Project Colossus Racing

An odd prospect, you might think, but this one has legs. Huge legs. Legs that tower into the heavens and care not for your petty races. Imagine the racing of Project Gotham, infused with a mechanic which has you avoiding roaming Colossi, as they march across the world’s major cities. What’s more, a co-op mode would support you teaming with chums to take down the beasts, in similar fashion to those levels in the Rogue Squadron games that had you tying up AT-AT legs with tow cables. Project Colossus Racing would be a wistful fusion of elegiac storytelling fuel-injected with joyous racing. It would also serve as a vague metaphor for pollution.

Lyttle Big Son of Rome

It would be a relief to see Marius Titus back in action, after Ryse was given so murky and middling a reception. Sadly, that’s not what we would get with Lyttle Big Son of Rome. Sackboy, the stitched and zippered sprite, was born too late – just after the golden era of funky mascots, like Crash Bandicoot and Banjo, ended and the era of more furious figureheads, like Kratos and Marcus Fenix, began. Lyttle Big Son of Rome would present a curious comeback opportunity: Sackboy would rebrand as a bloodthirsty brute, offering the people of Rome a violent spectacle in the colosseum and offering us a nifty level editor for some welcome platforming interludes to break up the brutality. Sadly Marius Titus doesn’t even get a cameo – he’s been sacked!

Haloy

I wouldn’t like Haloy. I am very fond of Halo, and I thought Horizon Zero Dawn was very good indeed, but for me Haloy would smack of dull design. The trouble is that the worlds of Installation 04, of Reach, and even New Mombasa are too similar to Horizon’s setting. It would be a lazy game. And why would Aloy, so handy with a spear, even need an assault rifle; likewise, the notion that she would partner with an eight-foot Spartan would be preposterous daft. The fusion of robot dinosaurs and covenant forces *and* the Prometheans, from Halo 4 (which I always assumed to be the result of a crossover between Halo and Lego Bionicle) is a laughable idea.

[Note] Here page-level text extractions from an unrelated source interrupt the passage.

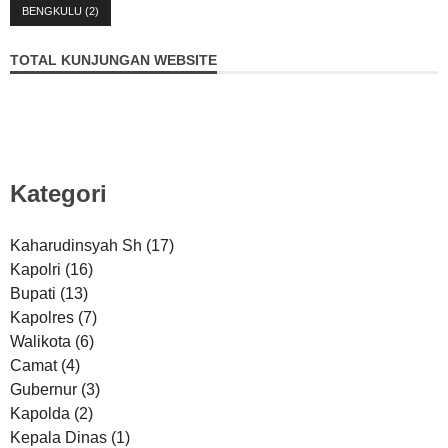
BENGKULU
(2)
TOTAL KUNJUNGAN WEBSITE
Kategori
Kaharudinsyah Sh
(17)
Kapolri
(16)
Bupati
(13)
Kapolres
(7)
Walikota
(6)
Camat
(4)
Gubernur
(3)
Kapolda
(2)
Kepala Dinas
(1)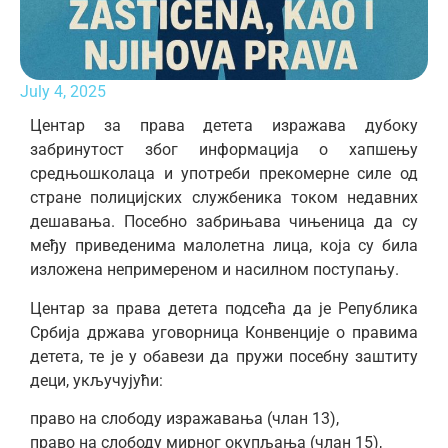
July 4, 2025
Центар за права детета изражава дубоку
забринутост због информација о хапшењу
средњошколаца и употреби прекомерне силе од
стране полицијских службеника током недавних
дешавања. Посебно забрињава чињеница да су
међу приведенима малолетна лица, која су била
изложена непримереном и насилном поступању.
Центар за права детета подсећа да је Република
Србија држава уговорница Конвенције о правима
детета, те је у обавези да пружи посебну заштиту
деци, укључујући:
право на слободу изражавања (члан 13),
право на слободу мирног окупљања (члан 15),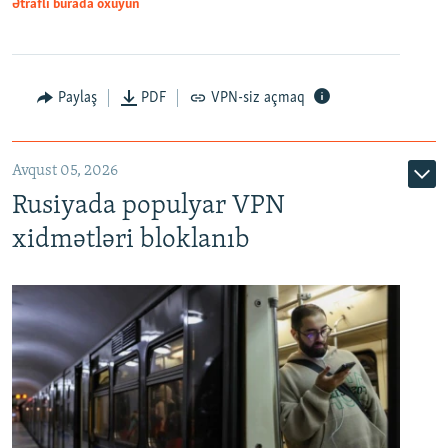
Ətraflı burada oxuyun
Paylaş
PDF
VPN-siz açmaq
Avqust 05, 2026
Rusiyada populyar VPN
xidmətləri bloklanıb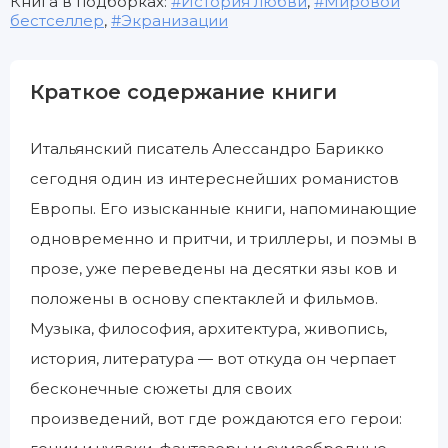
Книга в подборках:
История любви
,
Мировой
бестселлер
,
Экранизации
Краткое содержание книги
Итальянский писатель Алессандро Барикко
сегодня один из интереснейших романистов
Европы. Его изысканные книги, напоминающие
одновременно и притчи, и триллеры, и поэмы в
прозе, уже переведены на десятки язы ков и
положены в основу спектаклей и фильмов.
Музыка, философия, архитектура, живопись,
история, литература — вот откуда он черпает
бесконечные сюжеты для своих
произведений, вот где рождаются его герои: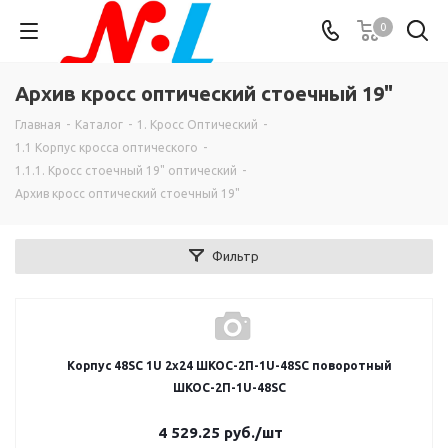
0
Архив кросс оптический стоечный 19"
Главная
-
Каталог
-
1. Кросс Оптический
-
1.1 Корпус кросса оптического
-
1.1.1. Кросс стоечный 19" оптический
-
Архив кросс оптический стоечный 19"
Фильтр
Корпус 48SC 1U 2х24 ШКОС-2П-1U-48SC поворотный
ШКОС-2П-1U-48SC
4 529.25
руб.
/шт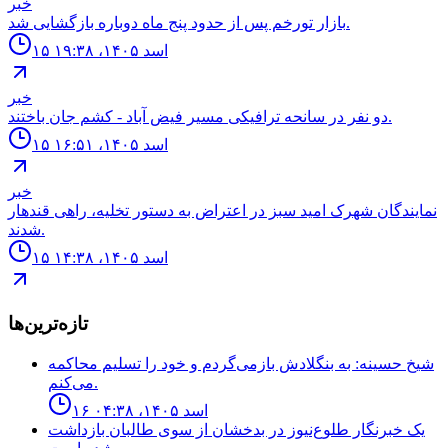
خبر
بازار تورخم پس از حدود پنج ماه دوباره بازگشایی شد.
۱۵ اسد ۱۴۰۵، ۱۹:۳۸
خبر
دو نفر در سانحه ترافيكى مسير فيض آباد - كشم جان باختند.
۱۵ اسد ۱۴۰۵، ۱۶:۵۱
خبر
نمايندگان شهرک اميد سبز در اعتراض به دستور تخليه، راهى قندهار
شدند.
۱۵ اسد ۱۴۰۵، ۱۴:۳۸
تازه‌ترین‌ها
شیخ حسینه: به بنگلادش بازمی‌گردم و خود را تسلیم محاکمه
می‌کنم.
۱۶ اسد ۱۴۰۵، ۰۴:۳۸
یک خبرنگار طلوع‌نیوز در بدخشان از سوی طالبان بازداشت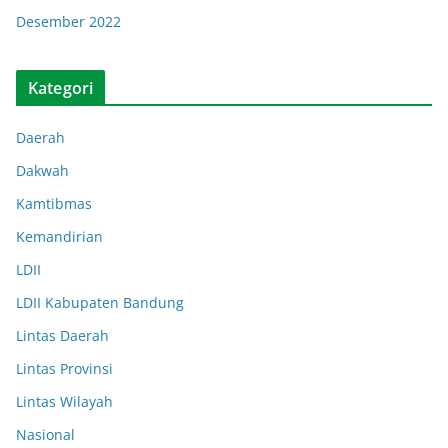
Desember 2022
Kategori
Daerah
Dakwah
Kamtibmas
Kemandirian
LDII
LDII Kabupaten Bandung
Lintas Daerah
Lintas Provinsi
Lintas Wilayah
Nasional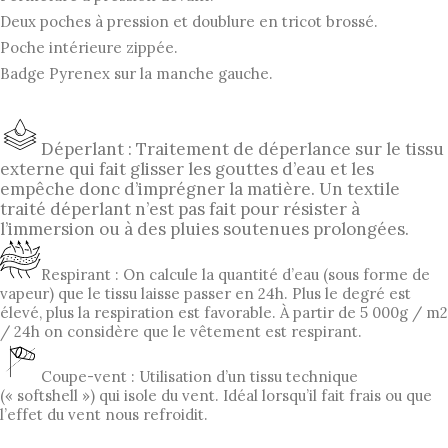
Deux poches à pression et doublure en tricot brossé.
Poche intérieure zippée.
Badge Pyrenex sur la manche gauche.
Déperlant : Traitement de déperlance sur le tissu
externe qui fait glisser les gouttes d’eau et les
empêche donc d’imprégner la matière. Un textile
traité déperlant n’est pas fait pour résister à
l’immersion ou à des pluies soutenues prolongées.
Respirant : On calcule la quantité d’eau (sous forme de
vapeur) que le tissu laisse passer en 24h. Plus le degré est
élevé, plus la respiration est favorable. À partir de 5 000g / m2
/ 24h on considère que le vêtement est respirant.
Coupe-vent : Utilisation d’un tissu technique
(« softshell ») qui isole du vent. Idéal lorsqu’il fait frais ou que
l’effet du vent nous refroidit.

Halo might have needed this crossover to refresh its staling formula; Horizon, on the other hand, should have gone without and settled for a straight sequel. Shame on them.

WipEdown

What’s stranger, or more repulsive: that a much-vaunted anti-gravity racing series would be lured out of retirement, or that it would entail incredibly ill-advised on-foot sections? This is the crossover that no one asked for. What would be even more bizarre with WipEdown is that its creators would stick dogmatically to the pun of its title, and actually having you wash the ships. It wouldn’t make any sense, and the purity of WipEout’s racing would be completely f***ed by gang turf wars that would break out mid-race, unable to find a happy fusion like Project Colossus Racing, say. Utter garbage and an insult to fans of both games.

Yakuphead

That Yakuphead would be hailed as an artistic triumph would be the watershed moment for Sony and Microsoft’s partnership. Yakuza is already a cartoon, and Cuphead is already filled with exaggerated violence. The fusion of anime, classic 1930s art, traditional graphics, and the stubborn clashing of jaunty vaudeville tunes with modern Japanese night life wouldn’t make any sense. But then a lot of Yakuza doesn’t, strictly speaking, make what we would call ‘sense,’ and it’s hardly high on Cuphead’s list of priorities (he has a cup for a head). Kiryu would make a return, of sorts, as a sort of dragon mug, and would forge a brotherly bond with the criminally underrated Mugman. Inevitably, it would be hailed for its unexpected emotional core, but shame on those people for not expecting that.